The Domestic Violence Prevention Council works to raise public awareness of the issues involved with domestic violence. Following are the details of upcoming events and details about past activities.
The Domestic Violence Prevention Council (DVPC) – the ACT Government’s peak advisory body on Domestic and Family Violence—will be convening an Extraordinary Meeting on 4 April 2018 which will bring together people with a lived experience of family and domestic violence and members from the community sector, the Legislative Assembly and key players from across government directorates such as Education, Justice and Community Safety, Health, the Human Rights Commission, and the Police, amongst others.
This Extraordinary Meeting follows an historic gathering in 2015 which led to the Safer Families package being developed, and a number of new initiatives and reform strategies underpinned by the $21 million Safer Families Levy, and will focus specifically on the needs of Canberra’s children and young people at the recommendation of the DVPC.

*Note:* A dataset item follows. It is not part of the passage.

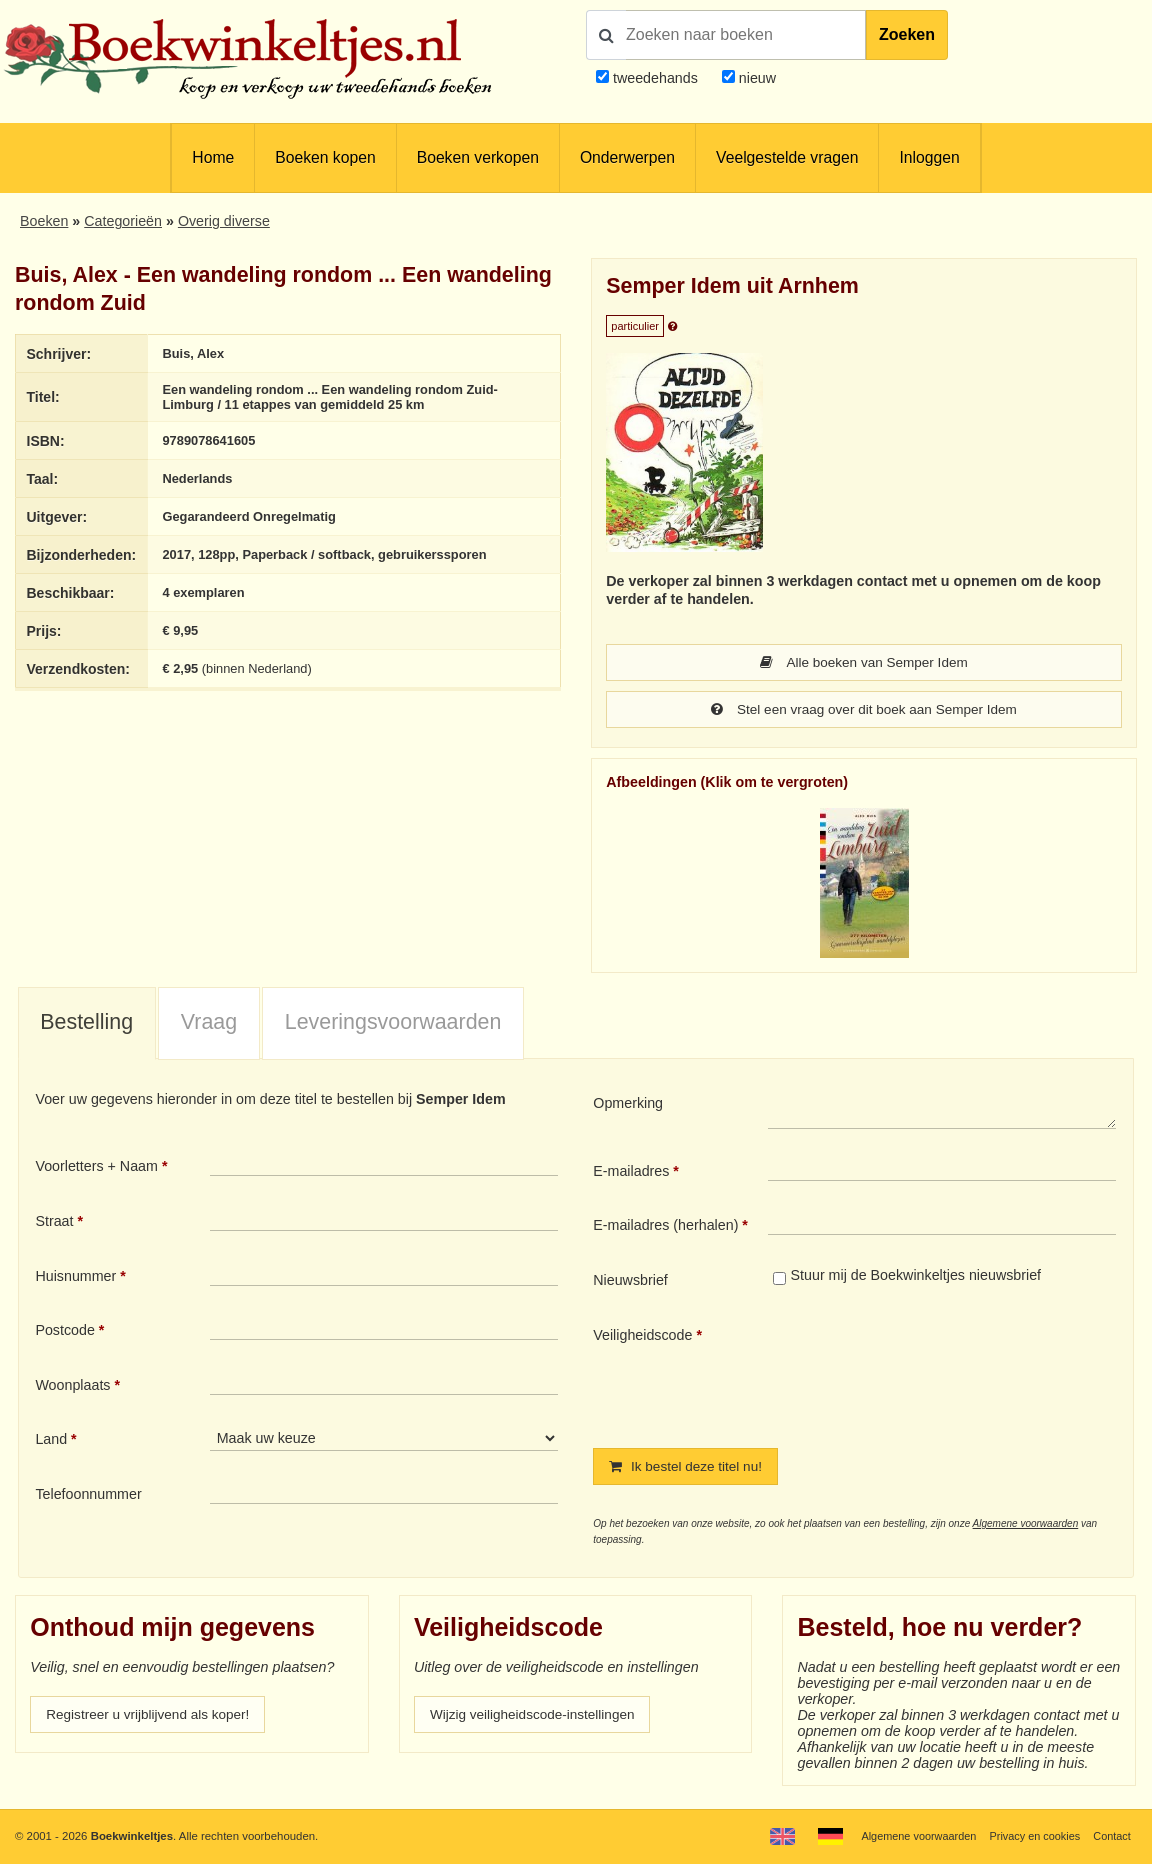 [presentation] (935, 1373)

It is recognised that children and young people can be profoundly impacted by violence in the home even when the violence is not directed at them, and that children can be lost in the complex response to family and domestic violence. It is also acknowledged that long term trauma and impacts of violence are not widely understood by parents or the service system.
The 16 Days of Activism Against Gender Violence is an international campaign that works to raise awareness about violence against women and the impact this violence causes to a woman’s well-being. The campaign runs from 25 November, the International Day of the Elimination of Violence Against Women to 10 December, the International Human Rights Day. Both these days highlight that violence against women and children is an abuse of human rights.

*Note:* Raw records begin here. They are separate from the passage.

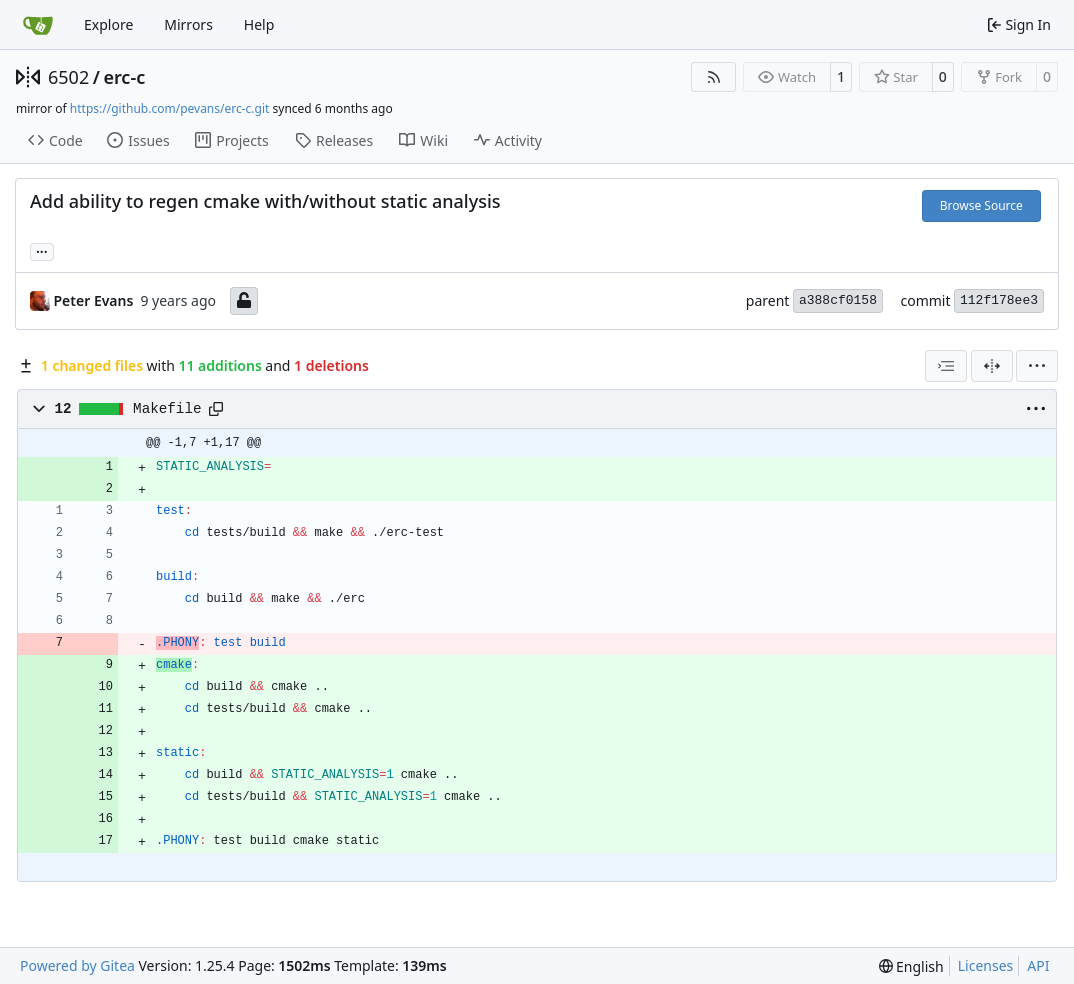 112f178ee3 (999, 300)
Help (259, 24)
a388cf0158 (838, 300)
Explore (108, 24)
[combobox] (946, 366)
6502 (68, 77)
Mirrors (188, 24)
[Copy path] (216, 409)
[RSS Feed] (714, 77)
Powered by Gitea (77, 965)
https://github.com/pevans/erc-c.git (170, 108)
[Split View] (992, 366)
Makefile (167, 409)
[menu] (1037, 366)
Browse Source (981, 205)
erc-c (124, 77)
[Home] (38, 25)
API (1038, 965)
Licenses (986, 965)
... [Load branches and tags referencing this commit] (42, 250) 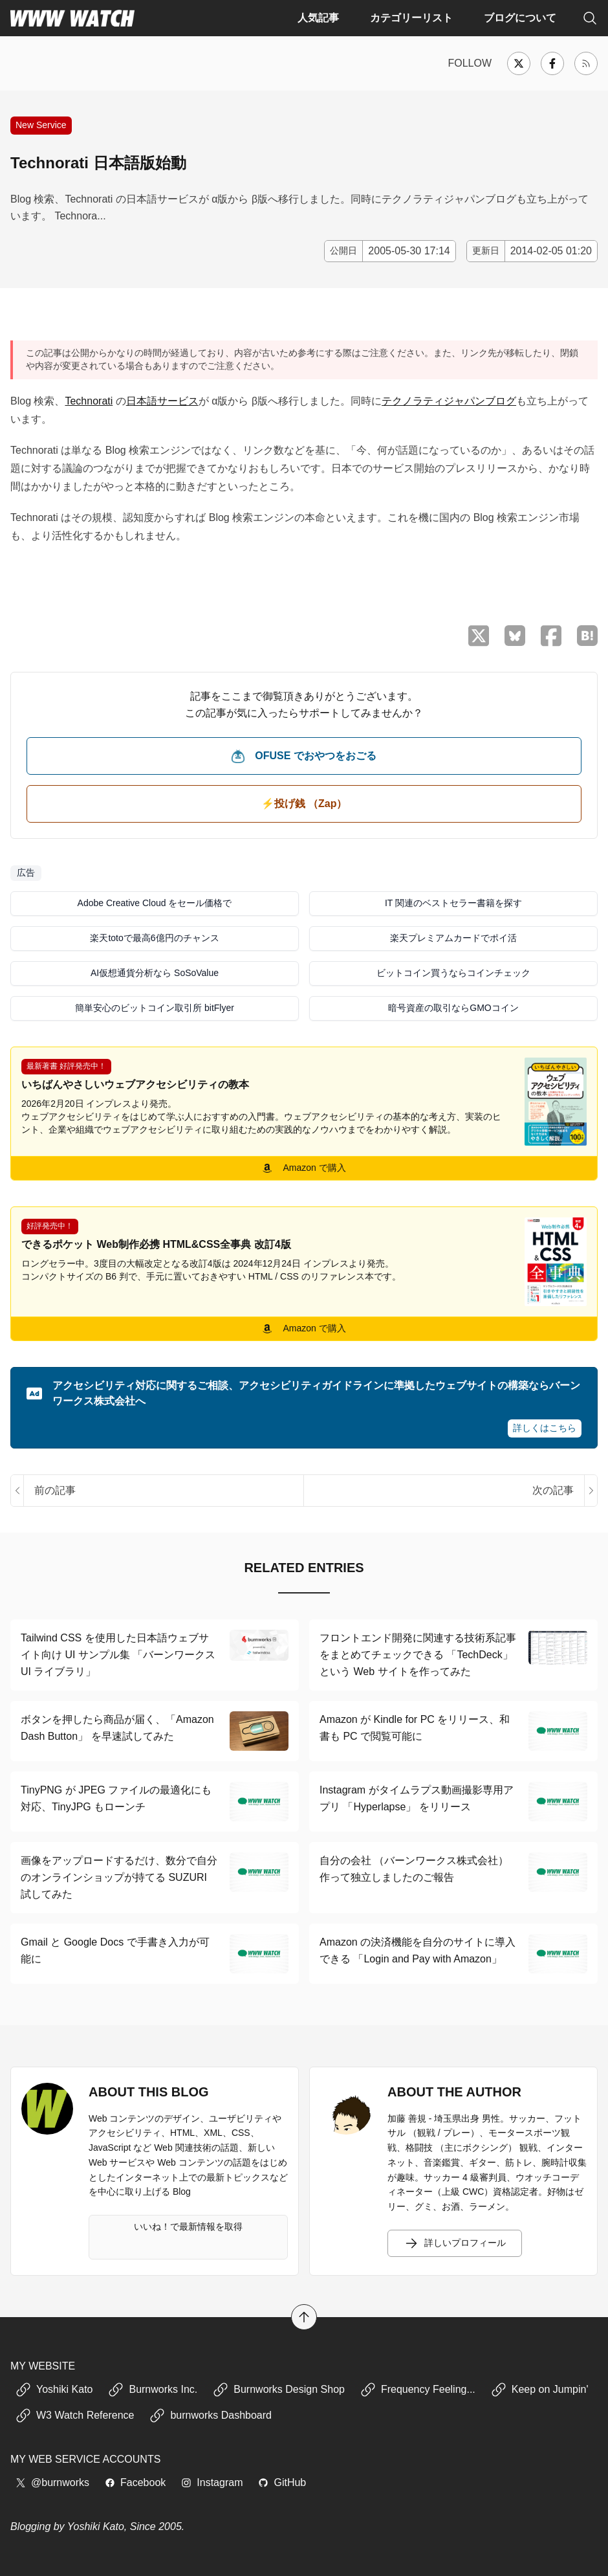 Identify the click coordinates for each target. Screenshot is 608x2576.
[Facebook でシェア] (551, 636)
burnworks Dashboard (210, 2415)
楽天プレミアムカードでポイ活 (453, 938)
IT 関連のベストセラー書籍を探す (453, 903)
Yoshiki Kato (54, 2389)
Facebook (135, 2482)
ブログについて (520, 17)
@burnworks (52, 2482)
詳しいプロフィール (455, 2243)
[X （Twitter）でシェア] (478, 636)
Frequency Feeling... (417, 2389)
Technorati (89, 400)
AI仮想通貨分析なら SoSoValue (155, 973)
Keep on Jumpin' (540, 2389)
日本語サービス (162, 400)
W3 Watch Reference (75, 2415)
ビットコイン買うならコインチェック (453, 973)
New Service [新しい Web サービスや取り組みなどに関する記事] (41, 125)
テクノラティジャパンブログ (449, 400)
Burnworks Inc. (152, 2389)
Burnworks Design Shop (279, 2389)
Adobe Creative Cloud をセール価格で (155, 903)
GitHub (282, 2482)
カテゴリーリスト (411, 17)
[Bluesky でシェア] (515, 635)
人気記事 (318, 17)
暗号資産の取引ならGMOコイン (453, 1008)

The DVPC jointly with the Domestic Violence Crisis Service hosted a Lunch and Panel discussion on 24 November about How to promote the Global 16 Days of Activism Against Gender Violence Campaign in Canberra and Beyond, and is showcasing local ACT initiatives as part of an awareness raising campaign on Facebook. https://www.facebook.com/DVPCCanberra/
On 25th November the Domestic Violence Prevention Council hosted a seminar called Working with Perpetrators of Domestic Violence. It was held on White Ribbon Day when events are held across Australia to raise awareness of and educate about men’s violence against women, and to raise funds for the prevention work that White Ribbon does. They do great work in continuing to focus attention on men’s violence against women, and DVPC invited people to show their support for White Ribbon Day by attending the seminar.
The seminar was aimed at raising awareness of the many issues that shape, support and constrain people working with men who have been using violence with women, or who are at risk of using violence. Each panellist’s experience and perspective provided information and insight about the different contexts in which perpetrators find themselves, and explored the impact of those contexts on prospects for safety and healing for women and families, long term behaviour change for the men, and for better and quality of life outcomes – for the survivors of violence, and for the perpetrators.
The Domestic Violence Prevention Council recently undertook two consultations to inform our work, which closed on 31 January 2015. A wide range of organisations and individuals in the ACT contributed to them.
The Council sought views and ideas to inform it’s contribution about the content for the ACT’s 2nd Implementation Plan. The ACT is currently developing its 2nd Implementation Plan to support the ACT Prevention of Violence Against Women Strategy 2011-17. One of the Council’s strategic priorities is that ‘women experiencing violence receive consistent, effective responses from the criminal justice system, and that the system holds perpetrators to account’. Over time the ACT’s criminal justice system has been adapted to improve the response to family and domestic violence – in particular to treat it as a crime; hold the perpetrator accountable; protect the victim; and coordinate the criminal justice system’s response to the problem. The Domestic Violence Prevention Council sought views and ideas on what more could be done in terms of the Criminal justice system and how it operates beyond what has been done so far?
The Domestic Violence Prevention Council and Women’s centre for Health Matters jointly hosted the seminar on 13 October to coincide with Anti-Poverty week. The week was chosen for this seminar because we wanted to highlight that poverty can be an issue for women in the ACT. And in particular, domestic violence can create unique circumstances of financial hardship for women living in and leaving a violent relationship, as well as in the longer term. The seminar focused on strengthening local knowledge and understanding in the ACT about the links to poverty and hardship for women from living with and leaving domestic violence, including understanding what women experienced. The seminar also provided information about what financial supports and services are available for this group of women.